I sometimes read on forums the sage advice of members, how a horse needs a little more inside leg, or the straightness problems of a horse stem from a rider’s shoulders not being perfectly aligned, or a forward problem a rider is struggling with can be cured if only they looked more ahead instead of down.  The advice given could be the right advice IF the horse understands those things. But when a rider or trainer receives such instruction, it presumes the horse has also received the same instruction.

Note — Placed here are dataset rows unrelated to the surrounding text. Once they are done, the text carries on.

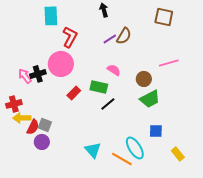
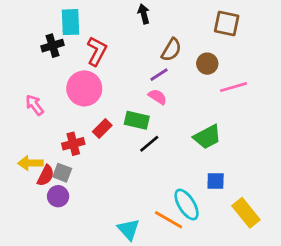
purple line: (110, 39) -> (159, 75), moved
black cross: (38, 74) -> (53, 46), moved
brown circle: (144, 79) -> (207, 64), moved
red cross: (14, 104) -> (73, 144), moved
cyan triangle: (93, 150) -> (129, 229), moved
yellow rectangle: (178, 154) -> (246, 213), size x1.5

My point is that the rules of riding and the rules of training are not rules. They are recommended guidelines for the education and riding of a horse. But they are not rules, and they are almost meaningless if a horse has not been educated in those rules. Consider, for example, the way dressage teaches riders to ride a corner with inside leg and outside rein for a horse to carry themselves balanced and straight around the line of a corner. A horse does not automatically know what to do when a rider applies inside leg. If they are on the green side of educated, applying the inside leg will almost always indicate to a horse that they should go forward with more energy. Yet riders interested in keeping to the rules of most dressage instruction will bring their horse home from the horse breaker and start riding the corners and circles with their inside leg applied. Then they have to get stronger on the reins to ensure their horse doesn’t rush the corner. What the hell is a horse to think? But that is how we are taught in dressage to ride a corner. No instructor ever told me to use inside leg on one type of horse and not on another type of horse. It was always “inside leg to outside rein” on every type of horse.

A horse does not give a damn about the man-made rules of riding and training. Stop trying to make every horse look like a round peg to fit into round holes. Some horses are shaped like square pegs, rhomboid, hexagonal, or triangles. It takes work and training to make them into round pegs so that one day they will be able to be ridden by the rules of the experts. So don’t ride them like they are finished and fully educated horses that fit the mould of the finished and educated horses the experts are talking about. It only confuses them. Know your horse. Know what holes need filling, and ride and train in a way that your horse gets it, irrespective of what the books tell you.

Alois Podhajsky was a former director of the Spanish Riding School and published The Complete Training Of Horse and Rider in 1967.